Estrogen increases the transcription of human α2-Heremans-Schmid-glycoprotein by an interplay of estrogen receptor α and activator protein-1.

作者信息

Qiu C, Liu X, Wang J, Zhao Y, Fu Q

机构信息

Department of Orthopaedics, Shengjing Hospital of China Medical University, No. 36 San Hao Street, Shenyang, 110004, China.

出版信息

Osteoporos Int. 2014 Apr;25(4):1357-67. doi: 10.1007/s00198-013-2613-1. Epub 2014 Feb 7.

DOI:10.1007/s00198-013-2613-1
PMID:24504099
Abstract

UNLABELLED

The expression of α2-Heremans-Schmid-glycoprotein (AHSG) was estrogen responsive in oophorectomized (OVX) osteopenic rats and HepG2 cells. Estrogen receptor α (ERα) interacted with the c-Jun/c-Fos heterodimer and indirectly associated with the -1488/-1482 activator protein-1 (AP-1) motif of the AHSG promoter. Estrogen increased c-Jun/c-Fos expression via the mitogen-activated protein kinase (MAPK) pathway.

INTRODUCTION

AHSG is a hepatic secretory protein implicated in the regulation of bone homeostasis.
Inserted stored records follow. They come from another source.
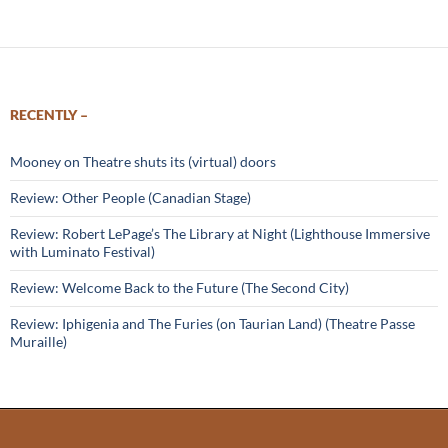
RECENTLY –
Mooney on Theatre shuts its (virtual) doors
Review: Other People (Canadian Stage)
Review: Robert LePage’s The Library at Night (Lighthouse Immersive
with Luminato Festival)
Review: Welcome Back to the Future (The Second City)
Review: Iphigenia and The Furies (on Taurian Land) (Theatre Passe
Muraille)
Serum AHSG in women has been reported to decrease after menopause and increase with estrogen therapy. The detailed regulatory mechanism of estrogen on AHSG is unclear.

METHODS

A postmenopausal osteoporosis model was generated in OVX rats. Skeletal parameters were determined by automatic biochemical analysis and dual X-ray absorptiometry. The expression of AHSG was evaluated by ELISA, real-time PCR, and Western blot. The 1.5-kb 5'-promoter region of AHSG was analyzed by serial truncation and luciferase assays. The putative -1488/-1482 AP-1 responsive element was identified by electrophoresis mobility shift assay (EMSA). Chromatin immunoprecipitation (ChIP), re-ChIP, and co-immunoprecipitation (Co-IP) were used to characterize the interaction of ERα and AP-1 at the -1488/-1482 AP-1 binding site. The MAPK pathway was evaluated using a specific inhibitor and active transfection.

RESULTS

The expression of AHSG was estrogen responsive in both OVX rats and estradiol (E2)/ERα-treated HepG2 cells. E2/ERα most prominently increased luciferase activity of a construct with a putative -1488/-1482 AP-1 binding element. ERα interacted with the c-Jun/c-Fos heterodimer and indirectly associated with the -1488/-1482 AP-1 motif of the AHSG promoter. c-Jun/c-Fos expression was increased via the MAPK pathway by E2/ERα.

CONCLUSION

Estrogen activated the transcription of AHSG through an indirect binding of ERα to the -1488/-1482 AP-1 binding element, with the c-Jun/c-Fos heterodimers.

摘要

未标记

α2-赫雷曼斯-施密德糖蛋白(AHSG)的表达在去卵巢(OVX)骨质疏松大鼠和HepG2细胞中对雌激素有反应。雌激素受体α(ERα)与c-Jun/c-Fos异二聚体相互作用,并间接与AHSG启动子的-1488 / -1482激活蛋白-1(AP-1)基序相关联。雌激素通过丝裂原活化蛋白激酶(MAPK)途径增加c-Jun/c-Fos的表达。

引言

AHSG是一种肝脏分泌蛋白,参与骨稳态的调节。据报道,女性绝经后血清AHSG水平下降,雌激素治疗后升高。雌激素对AHSG的详细调节机制尚不清楚。

方法

在OVX大鼠中建立绝经后骨质疏松模型。通过自动生化分析和双能X线吸收法测定骨骼参数。通过ELISA、实时PCR和蛋白质印迹法评估AHSG的表达。通过连续截短和荧光素酶测定分析AHSG的1.5kb 5'-启动子区域。通过电泳迁移率变动分析(EMSA)鉴定推定的-1488 / -1482 AP-1反应元件。采用染色质免疫沉淀(ChIP)、再免疫沉淀(re-ChIP)和共免疫沉淀(Co-IP)来表征ERα和AP-1在-1488 / -1482 AP-1结合位点的相互作用。使用特异性抑制剂和活性转染评估MAPK途径。

结果

AHSG的表达在OVX大鼠和雌二醇(E2)/ ERα处理的HepG2细胞中对雌激素均有反应。E2 / ERα最显著地增加了具有推定的-1488 / -1482 AP-1结合元件的构建体的荧光素酶活性。ERα与c-Jun/c-Fos异二聚体相互作用,并间接与AHSG启动子的-1488 / -1482 AP-1基序相关联。E2 / ERα通过MAPK途径增加c-Jun/c-Fos的表达。

结论

雌激素通过ERα与-1488 / -1482 AP-1结合元件的间接结合以及c-Jun/c-Fos异二聚体激活AHSG的转录。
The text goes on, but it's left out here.